Sound familiar? Swap James Rodriguez for David Beckham and the outgoing players for Xabi Alonso, Angel di Maria and Alvaro Morata and you have a description of this summer’s transfer dealings by the club.
On Friday, Perez was happily announcing that ‘for the third consecutive year, Forbes considers us the most valuable club in the world.’ This is an impressive feat, and Perez has played a massive part in making Madrid the money making giant that it is today. The Los Blancos president is a man who is driven by commercial success, but as he was announcing these financial results to the public he seemed completely oblivious to the fact they have come at the expense of the team.
As it was back in 2003, Real have been significantly weakened by their summer’s transfer business – despite large investment. Rodriguez and Toni Kroos would be welcomed into almost any team in the world, but were there signings really necessary? Madrid only started performing well last season when Isco was dropped and the team reverted to a 4-3-3, rather than the 4-2-3-1 with the young Spaniard behind Benzema. This gave Ronaldo and Bale extra space to exploit, as well as allowing them to come inside on their favoured foot. Rodriguez plays in the same position as Isco, and judging from Real’s first few games of the season, brings the same conundrum as his Spanish counterpart.
Di Maria’s departure came against both the player and manager Carlo Ancelotti’s wish. The Argentine was deemed expendable by Perez, despite his man of the match performance in the Champions League final. His departure was necessary in order to cover the Rodriguez and Kroos transfers, but the way Perez handled his exit rankles. Accusing the player of leaving the club for money, and falsely claiming he had offered di Maria a bumper contract, has seen the normal introverted Argentine brand his old president’s words ‘lies.’ Perez has form for doing this to players (more on that later).
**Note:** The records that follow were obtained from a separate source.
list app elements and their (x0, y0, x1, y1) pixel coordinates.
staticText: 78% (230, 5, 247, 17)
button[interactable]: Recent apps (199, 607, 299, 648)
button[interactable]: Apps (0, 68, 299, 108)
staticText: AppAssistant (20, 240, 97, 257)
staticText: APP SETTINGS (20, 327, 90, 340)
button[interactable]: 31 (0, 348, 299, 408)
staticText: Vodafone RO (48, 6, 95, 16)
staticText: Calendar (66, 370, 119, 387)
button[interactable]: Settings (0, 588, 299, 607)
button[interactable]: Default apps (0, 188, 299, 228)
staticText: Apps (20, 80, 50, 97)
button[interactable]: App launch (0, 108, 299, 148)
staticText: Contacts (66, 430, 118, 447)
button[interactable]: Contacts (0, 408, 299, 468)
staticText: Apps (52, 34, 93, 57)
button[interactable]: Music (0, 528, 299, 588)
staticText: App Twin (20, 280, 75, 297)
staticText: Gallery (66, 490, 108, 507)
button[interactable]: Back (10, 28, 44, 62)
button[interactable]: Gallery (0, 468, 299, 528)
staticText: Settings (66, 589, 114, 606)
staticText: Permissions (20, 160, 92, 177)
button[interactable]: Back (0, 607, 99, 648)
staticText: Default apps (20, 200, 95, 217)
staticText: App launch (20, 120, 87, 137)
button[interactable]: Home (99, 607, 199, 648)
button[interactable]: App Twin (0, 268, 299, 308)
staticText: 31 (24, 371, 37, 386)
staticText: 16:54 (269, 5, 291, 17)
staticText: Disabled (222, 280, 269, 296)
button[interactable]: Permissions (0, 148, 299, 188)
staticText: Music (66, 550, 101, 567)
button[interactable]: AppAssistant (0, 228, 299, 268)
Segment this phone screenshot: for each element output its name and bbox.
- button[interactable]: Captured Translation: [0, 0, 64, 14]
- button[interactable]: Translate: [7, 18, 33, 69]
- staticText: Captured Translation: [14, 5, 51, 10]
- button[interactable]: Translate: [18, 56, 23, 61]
One thing di Maria’s departure has done is cause players to speak out against the Galactico project, in a similiar way Zinedine Zidane did in 2003. When Perez took the decision to sell Makelele and buy Beckham, Zidane commented that ‘why put another layer of gold paint on the Bentley when you are losing the entire engine?’ Perez had criticised Makelele heavily when he left Madrid, leaving Makelele to say that ‘he (Perez) was not interested in me because I was not going to help sell any club shirts.’ It would seem he hit the nail on the head.
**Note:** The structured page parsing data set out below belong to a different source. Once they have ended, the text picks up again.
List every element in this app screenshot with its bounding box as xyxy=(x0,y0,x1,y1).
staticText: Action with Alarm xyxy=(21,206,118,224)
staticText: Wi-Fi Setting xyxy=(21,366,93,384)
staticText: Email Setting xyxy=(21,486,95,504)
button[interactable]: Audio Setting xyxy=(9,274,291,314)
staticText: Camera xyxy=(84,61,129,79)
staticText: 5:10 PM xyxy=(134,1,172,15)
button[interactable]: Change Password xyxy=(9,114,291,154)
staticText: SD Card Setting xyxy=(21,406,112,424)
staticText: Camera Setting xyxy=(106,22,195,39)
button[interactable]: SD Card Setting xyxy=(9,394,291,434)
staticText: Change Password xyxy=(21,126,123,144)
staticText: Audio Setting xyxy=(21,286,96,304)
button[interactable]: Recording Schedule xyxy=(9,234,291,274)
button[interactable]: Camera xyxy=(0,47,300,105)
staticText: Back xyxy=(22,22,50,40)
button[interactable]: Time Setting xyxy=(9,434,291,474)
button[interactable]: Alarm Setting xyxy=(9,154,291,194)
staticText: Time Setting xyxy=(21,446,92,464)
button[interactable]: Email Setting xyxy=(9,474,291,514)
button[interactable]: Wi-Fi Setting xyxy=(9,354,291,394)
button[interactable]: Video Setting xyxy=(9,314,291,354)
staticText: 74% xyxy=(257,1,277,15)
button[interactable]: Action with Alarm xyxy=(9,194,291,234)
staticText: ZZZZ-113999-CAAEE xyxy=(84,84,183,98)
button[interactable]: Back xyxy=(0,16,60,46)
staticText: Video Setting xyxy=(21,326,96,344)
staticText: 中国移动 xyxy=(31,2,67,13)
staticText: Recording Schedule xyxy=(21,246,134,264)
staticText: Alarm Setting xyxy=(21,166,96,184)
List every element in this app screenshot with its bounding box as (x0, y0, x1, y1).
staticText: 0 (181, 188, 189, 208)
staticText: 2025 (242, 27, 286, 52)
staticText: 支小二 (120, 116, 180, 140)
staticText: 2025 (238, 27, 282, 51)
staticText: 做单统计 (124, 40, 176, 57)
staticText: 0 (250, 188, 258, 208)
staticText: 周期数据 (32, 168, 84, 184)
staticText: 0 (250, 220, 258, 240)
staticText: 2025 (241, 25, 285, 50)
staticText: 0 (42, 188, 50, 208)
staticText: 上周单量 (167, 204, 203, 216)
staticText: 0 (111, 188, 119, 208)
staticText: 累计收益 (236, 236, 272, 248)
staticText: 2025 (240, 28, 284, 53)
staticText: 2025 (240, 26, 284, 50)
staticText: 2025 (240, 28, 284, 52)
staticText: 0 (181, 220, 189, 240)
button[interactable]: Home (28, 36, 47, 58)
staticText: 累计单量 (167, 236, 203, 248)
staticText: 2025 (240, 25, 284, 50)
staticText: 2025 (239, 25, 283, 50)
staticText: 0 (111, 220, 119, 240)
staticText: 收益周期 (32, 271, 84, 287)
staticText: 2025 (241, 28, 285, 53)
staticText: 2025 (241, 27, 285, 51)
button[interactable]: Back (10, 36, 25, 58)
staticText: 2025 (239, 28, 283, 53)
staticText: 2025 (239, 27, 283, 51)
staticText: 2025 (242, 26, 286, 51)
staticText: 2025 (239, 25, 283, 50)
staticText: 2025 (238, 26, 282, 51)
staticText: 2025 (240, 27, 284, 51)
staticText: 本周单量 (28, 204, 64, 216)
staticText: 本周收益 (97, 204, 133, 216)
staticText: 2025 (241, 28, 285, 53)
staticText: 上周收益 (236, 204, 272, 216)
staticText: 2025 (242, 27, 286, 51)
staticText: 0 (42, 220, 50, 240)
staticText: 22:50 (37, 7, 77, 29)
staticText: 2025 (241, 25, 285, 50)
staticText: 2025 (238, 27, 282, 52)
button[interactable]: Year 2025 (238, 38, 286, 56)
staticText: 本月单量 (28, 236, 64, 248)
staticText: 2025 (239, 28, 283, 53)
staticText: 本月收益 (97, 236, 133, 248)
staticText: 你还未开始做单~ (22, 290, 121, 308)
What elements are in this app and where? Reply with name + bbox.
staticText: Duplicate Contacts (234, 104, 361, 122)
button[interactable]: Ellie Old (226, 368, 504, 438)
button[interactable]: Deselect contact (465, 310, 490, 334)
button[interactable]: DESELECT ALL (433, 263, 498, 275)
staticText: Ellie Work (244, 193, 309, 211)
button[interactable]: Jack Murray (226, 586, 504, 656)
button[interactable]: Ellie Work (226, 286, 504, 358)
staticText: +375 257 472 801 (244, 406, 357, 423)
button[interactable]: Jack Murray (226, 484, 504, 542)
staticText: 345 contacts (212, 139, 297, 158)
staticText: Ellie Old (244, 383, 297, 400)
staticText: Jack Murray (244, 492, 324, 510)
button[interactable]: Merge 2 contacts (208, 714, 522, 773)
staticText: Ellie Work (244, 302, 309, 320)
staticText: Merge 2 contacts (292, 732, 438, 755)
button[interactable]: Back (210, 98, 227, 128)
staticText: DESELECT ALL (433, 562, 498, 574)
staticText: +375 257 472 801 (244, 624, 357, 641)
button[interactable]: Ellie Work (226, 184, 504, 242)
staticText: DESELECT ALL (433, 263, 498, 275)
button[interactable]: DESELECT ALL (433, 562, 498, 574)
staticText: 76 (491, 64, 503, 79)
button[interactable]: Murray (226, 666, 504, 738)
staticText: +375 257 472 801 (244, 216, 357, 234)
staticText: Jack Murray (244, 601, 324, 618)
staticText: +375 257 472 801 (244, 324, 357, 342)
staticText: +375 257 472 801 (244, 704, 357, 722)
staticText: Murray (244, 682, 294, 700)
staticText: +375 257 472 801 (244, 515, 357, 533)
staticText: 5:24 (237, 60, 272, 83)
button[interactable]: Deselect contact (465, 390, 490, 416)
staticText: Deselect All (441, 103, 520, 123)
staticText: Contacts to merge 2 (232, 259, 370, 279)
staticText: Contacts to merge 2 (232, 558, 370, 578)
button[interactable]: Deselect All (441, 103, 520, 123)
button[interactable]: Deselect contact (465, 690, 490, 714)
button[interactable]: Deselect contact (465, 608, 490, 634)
It was another Ballon d’or winner’s turn to question Perez this season, with Ronaldo saying that ‘I have strong opinions but I can’t always say what I think. But if it was up to me, I wouldn’t have done so.’ Ronaldo was venting his frustrations at di Maria and Alonso’s departures. Interestingly, Alonso was going to stay at Madrid until Perez took the decision to sell di Maria. Only then, did he ask for a transfer to Bayern Munich. Alonso is an intelligent footballer, and clearly saw what effect Perez’s meddling on the team was having.
One common theme at Madrid under Perez’s stewardship has been that players are sacrificed for the commercial benefits. In effect, the ‘less attractive’ players, such as defensive midfielder Makelele, are sacrificed for players deemed commercially attractive – the Rodriguezs, Beckhams and Ronaldos of this world. This attitude towards transfers has left Ancelotti with a lopsided squad for the forthcoming season. His forward line is arguably weaker than last season, with Karim Benzema and Javier Hernandez his sole options. Hernandez is not an upgrade on Morata, and the fact Morata came through the academy means he will be missed by Real fans. To give him his dues, Perez was wiley enough to insert a buy back clause in his deal.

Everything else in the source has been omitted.